| Exercise |
Reproduce word for word, from the entries below, the line with "Task: Click on the Carina HORN", the line with "This screenshot has height=2576, width=1288.", and every line between them, and nothing more.

(Stored items from a collection)

════════════════════

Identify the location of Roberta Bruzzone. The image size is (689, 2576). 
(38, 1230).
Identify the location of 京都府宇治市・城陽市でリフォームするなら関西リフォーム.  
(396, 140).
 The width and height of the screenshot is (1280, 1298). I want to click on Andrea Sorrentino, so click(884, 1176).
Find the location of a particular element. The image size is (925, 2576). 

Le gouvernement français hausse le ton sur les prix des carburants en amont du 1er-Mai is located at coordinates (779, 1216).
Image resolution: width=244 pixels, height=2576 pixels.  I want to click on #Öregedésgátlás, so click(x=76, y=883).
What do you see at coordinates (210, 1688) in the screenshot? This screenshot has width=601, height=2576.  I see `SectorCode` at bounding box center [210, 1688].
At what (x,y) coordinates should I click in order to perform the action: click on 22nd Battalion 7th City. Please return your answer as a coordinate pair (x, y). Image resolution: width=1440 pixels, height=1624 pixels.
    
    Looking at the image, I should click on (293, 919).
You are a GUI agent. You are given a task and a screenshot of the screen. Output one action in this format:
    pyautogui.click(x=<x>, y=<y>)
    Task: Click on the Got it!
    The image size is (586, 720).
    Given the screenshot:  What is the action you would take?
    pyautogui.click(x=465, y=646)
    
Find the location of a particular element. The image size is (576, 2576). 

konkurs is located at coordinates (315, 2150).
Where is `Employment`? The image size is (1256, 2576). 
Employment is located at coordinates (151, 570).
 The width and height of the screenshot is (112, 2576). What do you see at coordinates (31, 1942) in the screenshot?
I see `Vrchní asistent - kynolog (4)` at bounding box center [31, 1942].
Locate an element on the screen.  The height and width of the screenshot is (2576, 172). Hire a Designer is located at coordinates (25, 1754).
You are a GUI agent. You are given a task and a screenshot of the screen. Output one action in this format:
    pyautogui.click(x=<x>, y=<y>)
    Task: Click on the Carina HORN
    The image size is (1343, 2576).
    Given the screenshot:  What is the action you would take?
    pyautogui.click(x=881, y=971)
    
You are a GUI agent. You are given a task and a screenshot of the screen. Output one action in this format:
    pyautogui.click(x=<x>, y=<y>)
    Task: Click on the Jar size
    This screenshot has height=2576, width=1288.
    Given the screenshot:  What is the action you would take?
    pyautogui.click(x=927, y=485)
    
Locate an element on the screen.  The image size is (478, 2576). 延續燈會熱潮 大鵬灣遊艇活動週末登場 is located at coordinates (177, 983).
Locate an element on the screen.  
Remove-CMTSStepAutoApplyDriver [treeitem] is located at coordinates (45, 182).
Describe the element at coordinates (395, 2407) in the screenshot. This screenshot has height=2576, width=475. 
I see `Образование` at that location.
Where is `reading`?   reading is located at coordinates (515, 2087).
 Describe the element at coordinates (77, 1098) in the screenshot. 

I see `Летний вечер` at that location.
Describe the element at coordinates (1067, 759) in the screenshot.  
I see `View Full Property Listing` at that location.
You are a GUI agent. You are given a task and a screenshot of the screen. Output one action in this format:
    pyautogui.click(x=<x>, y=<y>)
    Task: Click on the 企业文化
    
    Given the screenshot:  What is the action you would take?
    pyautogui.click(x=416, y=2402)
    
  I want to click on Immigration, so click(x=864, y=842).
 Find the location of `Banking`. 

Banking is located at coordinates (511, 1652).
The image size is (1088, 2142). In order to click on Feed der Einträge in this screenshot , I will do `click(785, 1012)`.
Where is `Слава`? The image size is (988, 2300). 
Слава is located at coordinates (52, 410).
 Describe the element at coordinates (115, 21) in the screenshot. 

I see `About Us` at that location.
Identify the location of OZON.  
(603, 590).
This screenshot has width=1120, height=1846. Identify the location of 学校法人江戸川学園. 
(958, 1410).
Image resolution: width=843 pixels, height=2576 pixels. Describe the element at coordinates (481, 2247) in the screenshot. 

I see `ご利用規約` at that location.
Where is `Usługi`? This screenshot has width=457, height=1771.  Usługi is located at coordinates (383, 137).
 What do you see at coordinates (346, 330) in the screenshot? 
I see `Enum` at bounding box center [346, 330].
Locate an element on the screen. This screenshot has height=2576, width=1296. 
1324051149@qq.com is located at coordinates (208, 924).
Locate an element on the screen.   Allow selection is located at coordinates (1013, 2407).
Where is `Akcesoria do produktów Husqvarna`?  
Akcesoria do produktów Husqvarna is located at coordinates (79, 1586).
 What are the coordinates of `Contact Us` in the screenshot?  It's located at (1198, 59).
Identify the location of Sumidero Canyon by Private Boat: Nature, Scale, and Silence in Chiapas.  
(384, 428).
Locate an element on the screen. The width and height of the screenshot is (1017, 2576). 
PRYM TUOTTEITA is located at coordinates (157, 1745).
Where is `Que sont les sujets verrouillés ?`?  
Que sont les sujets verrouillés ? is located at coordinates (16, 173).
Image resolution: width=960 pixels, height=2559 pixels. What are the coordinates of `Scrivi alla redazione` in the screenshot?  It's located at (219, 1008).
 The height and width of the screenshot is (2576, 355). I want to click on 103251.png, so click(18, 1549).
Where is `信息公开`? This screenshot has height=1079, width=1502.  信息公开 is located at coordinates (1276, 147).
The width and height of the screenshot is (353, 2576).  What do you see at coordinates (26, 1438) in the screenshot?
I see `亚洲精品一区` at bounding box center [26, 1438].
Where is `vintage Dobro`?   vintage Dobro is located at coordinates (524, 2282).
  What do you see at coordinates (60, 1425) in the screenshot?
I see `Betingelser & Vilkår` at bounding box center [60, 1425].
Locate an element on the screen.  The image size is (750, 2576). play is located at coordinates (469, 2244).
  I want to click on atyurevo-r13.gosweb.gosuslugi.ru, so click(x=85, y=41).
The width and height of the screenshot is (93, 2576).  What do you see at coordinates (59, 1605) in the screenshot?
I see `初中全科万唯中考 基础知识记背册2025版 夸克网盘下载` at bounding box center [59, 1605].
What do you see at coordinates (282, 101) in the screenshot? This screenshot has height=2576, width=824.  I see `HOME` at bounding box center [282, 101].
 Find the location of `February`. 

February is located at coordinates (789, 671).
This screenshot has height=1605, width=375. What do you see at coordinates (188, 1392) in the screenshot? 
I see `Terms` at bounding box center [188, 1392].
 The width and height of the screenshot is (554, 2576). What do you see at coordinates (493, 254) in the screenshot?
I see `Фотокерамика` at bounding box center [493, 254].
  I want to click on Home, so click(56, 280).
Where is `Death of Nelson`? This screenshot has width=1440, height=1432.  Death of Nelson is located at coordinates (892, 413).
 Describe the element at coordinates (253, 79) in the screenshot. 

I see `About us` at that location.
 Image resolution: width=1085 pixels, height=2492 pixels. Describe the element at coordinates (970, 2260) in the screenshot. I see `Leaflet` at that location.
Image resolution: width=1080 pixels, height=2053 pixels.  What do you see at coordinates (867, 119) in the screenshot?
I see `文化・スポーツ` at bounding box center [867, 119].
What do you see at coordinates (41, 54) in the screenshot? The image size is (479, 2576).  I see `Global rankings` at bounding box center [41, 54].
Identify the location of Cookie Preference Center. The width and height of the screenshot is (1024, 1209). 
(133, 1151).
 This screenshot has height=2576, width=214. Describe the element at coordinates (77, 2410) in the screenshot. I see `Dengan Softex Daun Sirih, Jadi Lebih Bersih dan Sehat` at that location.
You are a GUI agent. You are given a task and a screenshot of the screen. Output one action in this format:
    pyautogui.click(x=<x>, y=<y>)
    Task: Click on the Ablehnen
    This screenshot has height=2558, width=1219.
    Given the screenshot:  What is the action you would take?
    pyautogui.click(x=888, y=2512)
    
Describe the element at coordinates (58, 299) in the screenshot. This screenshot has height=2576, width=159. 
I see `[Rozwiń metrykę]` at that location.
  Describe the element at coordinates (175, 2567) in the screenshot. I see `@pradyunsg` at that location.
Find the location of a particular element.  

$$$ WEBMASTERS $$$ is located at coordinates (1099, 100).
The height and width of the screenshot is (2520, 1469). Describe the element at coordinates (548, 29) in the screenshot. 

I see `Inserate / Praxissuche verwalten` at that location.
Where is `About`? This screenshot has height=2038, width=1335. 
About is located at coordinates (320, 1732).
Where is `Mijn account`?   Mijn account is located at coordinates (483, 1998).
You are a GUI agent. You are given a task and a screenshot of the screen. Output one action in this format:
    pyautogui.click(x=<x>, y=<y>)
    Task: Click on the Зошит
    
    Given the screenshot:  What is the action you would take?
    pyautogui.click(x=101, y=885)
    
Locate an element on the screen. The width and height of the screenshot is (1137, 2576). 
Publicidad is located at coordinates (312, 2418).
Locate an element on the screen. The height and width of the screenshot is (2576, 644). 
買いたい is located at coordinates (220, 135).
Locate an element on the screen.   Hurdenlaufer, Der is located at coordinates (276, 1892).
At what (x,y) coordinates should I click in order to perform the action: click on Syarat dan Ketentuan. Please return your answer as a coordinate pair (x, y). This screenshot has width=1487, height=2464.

════════════════════

| Reply |
    Task: Click on the Carina HORN
    The image size is (1343, 2576).
    Given the screenshot:  What is the action you would take?
    pyautogui.click(x=881, y=971)
    
You are a GUI agent. You are given a task and a screenshot of the screen. Output one action in this format:
    pyautogui.click(x=<x>, y=<y>)
    Task: Click on the Jar size
    This screenshot has height=2576, width=1288.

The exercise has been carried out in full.